Die Wissenschaftler analysierten das Erbgut von archäologischen Skeletten aus Griechenland und der Türkei. Der Studie zufolge gelangten neolithische Siedler aus der Gegend um die Ägäis und das Marmarameer entlang einer Balkanroute nach Mitteleuropa. Etwa zur gleichen Zeit erreichten prähistorische Bauern aus dem ägäischen Raum auch über das Mittelmeer die iberische Halbinsel.
Die Kolonisten waren die ersten sesshaften Ackerbauern, die nach Europa kamen. Sie brachten Hausbau, Landwirtschaft und Haustiere mit in ihr neues Siedlungsgebiet. Während ihrer Expansion trafen sie auf Jäger und Sammler, die seit der Eiszeit in Europa ansässig waren. Gemäß der Studie vermischten sich die beiden Bevölkerungsgruppen anfänglich nur in sehr begrenztem Maße. »Man tauschte Kulturgüter und Kenntnisse aus, aber nur selten Ehepartner«, beschreibt Studienleiter Joachim Burger von der Johannes Gutenberg-Universität Mainz (JGU) die ersten Kontakte. »Erst nach Jahrhunderten stieg die Zahl der Partnerschaften an.« Die Mainzer Anthropologen hatten die Interaktion von Bauern und Wildbeutern im prähistorischen Europa bereits in Studien 2009 und 2013 untersucht.
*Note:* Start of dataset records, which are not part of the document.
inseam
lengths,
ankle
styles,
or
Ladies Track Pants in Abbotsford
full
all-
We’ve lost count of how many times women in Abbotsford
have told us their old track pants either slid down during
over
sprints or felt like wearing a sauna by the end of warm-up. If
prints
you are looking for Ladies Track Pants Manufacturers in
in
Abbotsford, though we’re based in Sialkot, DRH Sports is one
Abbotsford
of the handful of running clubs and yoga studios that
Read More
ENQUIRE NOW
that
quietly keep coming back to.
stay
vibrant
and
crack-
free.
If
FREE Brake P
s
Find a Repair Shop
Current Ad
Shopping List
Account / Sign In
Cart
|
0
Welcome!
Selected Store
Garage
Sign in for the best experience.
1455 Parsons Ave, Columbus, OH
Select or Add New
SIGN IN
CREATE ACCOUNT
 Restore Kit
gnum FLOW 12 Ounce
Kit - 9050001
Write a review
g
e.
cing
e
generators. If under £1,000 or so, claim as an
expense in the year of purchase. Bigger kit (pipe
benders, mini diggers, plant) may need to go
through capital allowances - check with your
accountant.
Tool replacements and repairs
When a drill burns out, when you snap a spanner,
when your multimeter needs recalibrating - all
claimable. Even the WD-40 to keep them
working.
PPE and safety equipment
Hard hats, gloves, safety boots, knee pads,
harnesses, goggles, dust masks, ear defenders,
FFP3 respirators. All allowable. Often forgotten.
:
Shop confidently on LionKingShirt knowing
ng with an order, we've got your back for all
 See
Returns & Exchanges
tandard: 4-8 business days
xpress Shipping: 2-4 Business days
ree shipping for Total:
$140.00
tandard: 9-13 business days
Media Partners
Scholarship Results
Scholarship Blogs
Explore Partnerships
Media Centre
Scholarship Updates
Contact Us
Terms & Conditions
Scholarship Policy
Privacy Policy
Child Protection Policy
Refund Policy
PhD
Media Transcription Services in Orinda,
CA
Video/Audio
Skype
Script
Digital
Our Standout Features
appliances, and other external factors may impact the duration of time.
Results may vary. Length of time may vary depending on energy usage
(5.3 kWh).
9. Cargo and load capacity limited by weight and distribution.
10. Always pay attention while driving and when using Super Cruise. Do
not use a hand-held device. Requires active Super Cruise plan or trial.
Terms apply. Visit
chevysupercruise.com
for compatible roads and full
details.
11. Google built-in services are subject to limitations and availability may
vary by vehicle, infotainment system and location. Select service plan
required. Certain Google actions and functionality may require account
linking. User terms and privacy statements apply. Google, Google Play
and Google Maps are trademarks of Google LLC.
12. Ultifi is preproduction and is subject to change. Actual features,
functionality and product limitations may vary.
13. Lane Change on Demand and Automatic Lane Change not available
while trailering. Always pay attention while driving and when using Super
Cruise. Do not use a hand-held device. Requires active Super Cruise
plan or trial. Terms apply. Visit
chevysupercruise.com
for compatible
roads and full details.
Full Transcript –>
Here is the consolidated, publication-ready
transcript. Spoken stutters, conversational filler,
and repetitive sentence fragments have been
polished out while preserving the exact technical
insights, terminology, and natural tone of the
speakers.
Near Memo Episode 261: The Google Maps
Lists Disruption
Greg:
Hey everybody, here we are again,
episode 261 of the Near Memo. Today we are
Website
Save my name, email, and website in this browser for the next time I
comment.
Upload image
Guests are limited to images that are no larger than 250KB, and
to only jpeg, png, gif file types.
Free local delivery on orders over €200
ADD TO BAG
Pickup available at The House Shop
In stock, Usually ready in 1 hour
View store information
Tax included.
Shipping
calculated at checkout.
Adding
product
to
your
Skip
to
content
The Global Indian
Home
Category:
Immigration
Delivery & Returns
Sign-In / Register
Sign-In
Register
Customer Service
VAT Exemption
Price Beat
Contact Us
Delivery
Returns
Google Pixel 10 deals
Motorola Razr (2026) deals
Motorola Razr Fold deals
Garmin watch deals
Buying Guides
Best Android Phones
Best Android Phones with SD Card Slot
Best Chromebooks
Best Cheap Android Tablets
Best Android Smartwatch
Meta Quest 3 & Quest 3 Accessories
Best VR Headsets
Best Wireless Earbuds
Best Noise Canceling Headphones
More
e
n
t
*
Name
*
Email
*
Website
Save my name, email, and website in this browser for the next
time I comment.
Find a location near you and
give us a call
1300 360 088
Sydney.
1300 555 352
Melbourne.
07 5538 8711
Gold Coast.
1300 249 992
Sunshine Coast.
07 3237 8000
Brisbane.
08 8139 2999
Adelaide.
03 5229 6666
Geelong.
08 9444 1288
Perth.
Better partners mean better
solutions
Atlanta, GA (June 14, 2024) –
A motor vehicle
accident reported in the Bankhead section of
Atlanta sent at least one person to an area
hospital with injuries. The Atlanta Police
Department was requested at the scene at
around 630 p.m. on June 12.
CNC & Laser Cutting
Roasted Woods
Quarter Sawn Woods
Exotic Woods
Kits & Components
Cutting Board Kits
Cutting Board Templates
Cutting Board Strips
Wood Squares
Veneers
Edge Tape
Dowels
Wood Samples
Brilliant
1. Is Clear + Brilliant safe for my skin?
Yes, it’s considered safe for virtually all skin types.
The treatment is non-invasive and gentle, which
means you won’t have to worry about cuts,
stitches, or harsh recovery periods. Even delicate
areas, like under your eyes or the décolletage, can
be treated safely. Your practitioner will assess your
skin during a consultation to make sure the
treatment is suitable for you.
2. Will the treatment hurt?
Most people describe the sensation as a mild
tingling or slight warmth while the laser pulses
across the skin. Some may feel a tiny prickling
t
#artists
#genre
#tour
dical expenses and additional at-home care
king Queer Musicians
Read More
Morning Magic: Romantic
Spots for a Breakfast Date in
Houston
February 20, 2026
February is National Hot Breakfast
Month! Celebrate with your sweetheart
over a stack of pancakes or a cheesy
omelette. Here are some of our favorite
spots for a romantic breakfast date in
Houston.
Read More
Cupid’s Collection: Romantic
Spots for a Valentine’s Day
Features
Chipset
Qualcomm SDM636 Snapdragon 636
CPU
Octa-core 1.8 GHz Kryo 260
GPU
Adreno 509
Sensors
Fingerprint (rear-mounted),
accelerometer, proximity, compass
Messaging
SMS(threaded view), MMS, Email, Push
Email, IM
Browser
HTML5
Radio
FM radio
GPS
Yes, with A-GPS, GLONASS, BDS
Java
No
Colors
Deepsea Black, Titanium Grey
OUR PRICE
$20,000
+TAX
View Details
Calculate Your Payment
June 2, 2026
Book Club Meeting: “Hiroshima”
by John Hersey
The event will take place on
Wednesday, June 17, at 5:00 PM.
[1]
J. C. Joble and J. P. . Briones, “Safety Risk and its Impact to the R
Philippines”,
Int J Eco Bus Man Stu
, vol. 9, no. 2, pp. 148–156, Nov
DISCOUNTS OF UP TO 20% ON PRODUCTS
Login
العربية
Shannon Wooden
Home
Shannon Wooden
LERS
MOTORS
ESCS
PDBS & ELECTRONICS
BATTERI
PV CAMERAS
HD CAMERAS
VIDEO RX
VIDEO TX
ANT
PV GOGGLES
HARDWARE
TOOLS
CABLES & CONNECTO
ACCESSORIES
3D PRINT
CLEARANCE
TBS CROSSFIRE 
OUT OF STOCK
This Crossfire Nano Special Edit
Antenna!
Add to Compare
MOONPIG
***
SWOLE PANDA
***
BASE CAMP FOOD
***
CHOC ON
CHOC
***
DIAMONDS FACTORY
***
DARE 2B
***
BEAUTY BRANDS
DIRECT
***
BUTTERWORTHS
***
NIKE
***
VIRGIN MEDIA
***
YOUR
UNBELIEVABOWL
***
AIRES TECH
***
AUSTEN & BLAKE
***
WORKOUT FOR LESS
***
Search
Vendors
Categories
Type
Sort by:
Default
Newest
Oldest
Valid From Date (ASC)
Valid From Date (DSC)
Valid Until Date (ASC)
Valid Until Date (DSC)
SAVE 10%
Nun weisen sie nach, dass die kulturellen Unterschiede und der zögerliche Kontakt der beiden Gruppen auf die völlig unterschiedliche geographische Herkunft zurückgehen.
»Die migrierenden Bauern brachten nicht nur eine völlig fremde Kultur mit, sondern sahen sicherlich auch anders aus und sprachen eine unterschiedliche Sprache«, fügt Christina Papageorgopoulou von der Demokritus-Universität Thrakien hinzu. Sie hatte als Humboldt-Stipendiatin in Mainz die Studie mit Burger ins Leben gerufen.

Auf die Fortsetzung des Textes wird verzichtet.